Problem to solve –
Write out the entries below exactly, starting at the first line and stopping after the line that contains "collection that transforms"; skip all pictures.

Stored data entries

+ + + + + + +

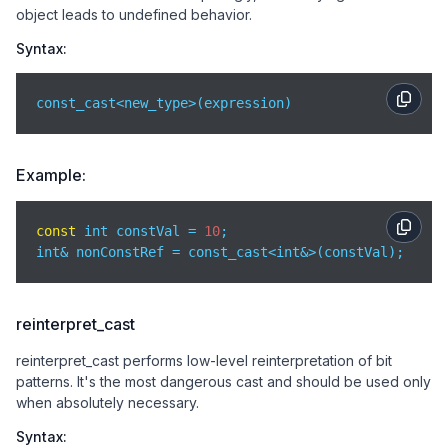
object leads to undefined behavior.
Syntax:
const_cast<new_type>(expression)
Example:
const
 int constVal = 
10
;

int& nonConstRef = const_cast<int&>(constVal);
reinterpret_cast
reinterpret_cast performs low-level reinterpretation of bit
patterns. It's the most dangerous cast and should be used only
when absolutely necessary.
Syntax:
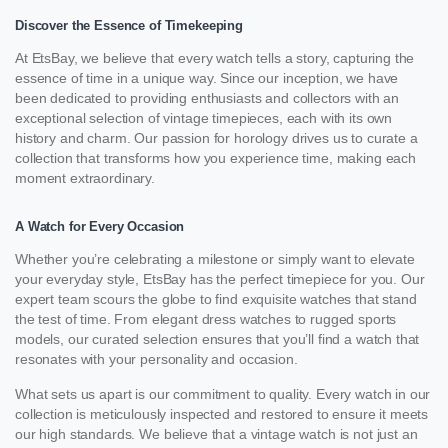
Discover the Essence of Timekeeping
At EtsBay, we believe that every watch tells a story, capturing the
essence of time in a unique way. Since our inception, we have
been dedicated to providing enthusiasts and collectors with an
exceptional selection of vintage timepieces, each with its own
history and charm. Our passion for horology drives us to curate a
collection that transforms how you experience time, making each
moment extraordinary.
A Watch for Every Occasion
Whether you’re celebrating a milestone or simply want to elevate
your everyday style, EtsBay has the perfect timepiece for you. Our
expert team scours the globe to find exquisite watches that stand
the test of time. From elegant dress watches to rugged sports
models, our curated selection ensures that you’ll find a watch that
resonates with your personality and occasion.
What sets us apart is our commitment to quality. Every watch in our
collection is meticulously inspected and restored to ensure it meets
our high standards. We believe that a vintage watch is not just an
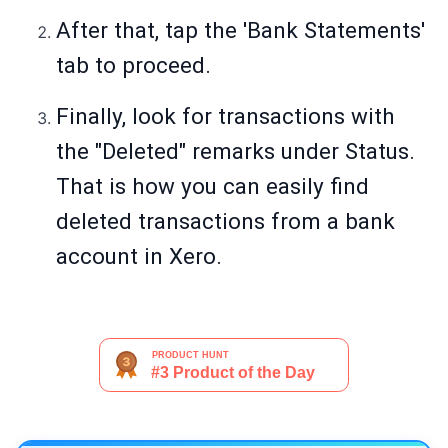
After that, tap the 'Bank Statements'
tab to proceed.
Finally, look for transactions with
the "Deleted" remarks under Status.
That is how you can easily find
deleted transactions from a bank
account in Xero.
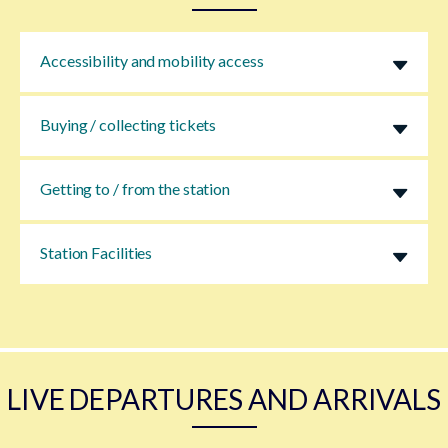
Accessibility and mobility access
Buying / collecting tickets
Getting to / from the station
Station Facilities
LIVE DEPARTURES AND ARRIVALS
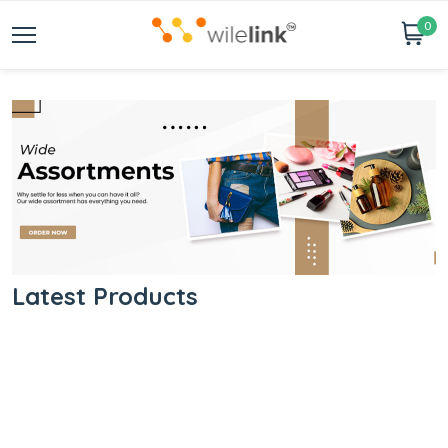
0
Latest Products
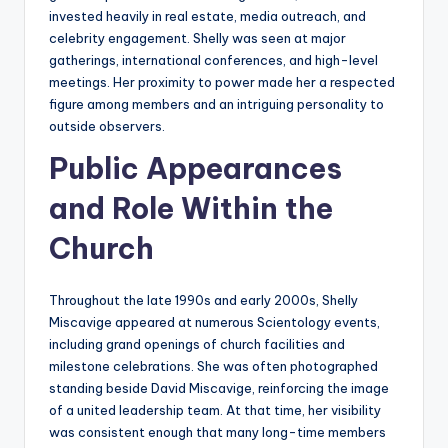
invested heavily in real estate, media outreach, and
celebrity engagement. Shelly was seen at major
gatherings, international conferences, and high-level
meetings. Her proximity to power made her a respected
figure among members and an intriguing personality to
outside observers.
Public Appearances
and Role Within the
Church
Throughout the late 1990s and early 2000s, Shelly
Miscavige appeared at numerous Scientology events,
including grand openings of church facilities and
milestone celebrations. She was often photographed
standing beside David Miscavige, reinforcing the image
of a united leadership team. At that time, her visibility
was consistent enough that many long-time members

+ + + + + + +

Written reply –
object leads to undefined behavior.
Syntax:
const_cast<new_type>(expression)
Example:
const
 int constVal = 
10
;

int& nonConstRef = const_cast<int&>(constVal);
reinterpret_cast
reinterpret_cast performs low-level reinterpretation of bit
patterns. It's the most dangerous cast and should be used only
when absolutely necessary.
Syntax:
Discover the Essence of Timekeeping
At EtsBay, we believe that every watch tells a story, capturing the
essence of time in a unique way. Since our inception, we have
been dedicated to providing enthusiasts and collectors with an
exceptional selection of vintage timepieces, each with its own
history and charm. Our passion for horology drives us to curate a
collection that transforms how you experience time, making each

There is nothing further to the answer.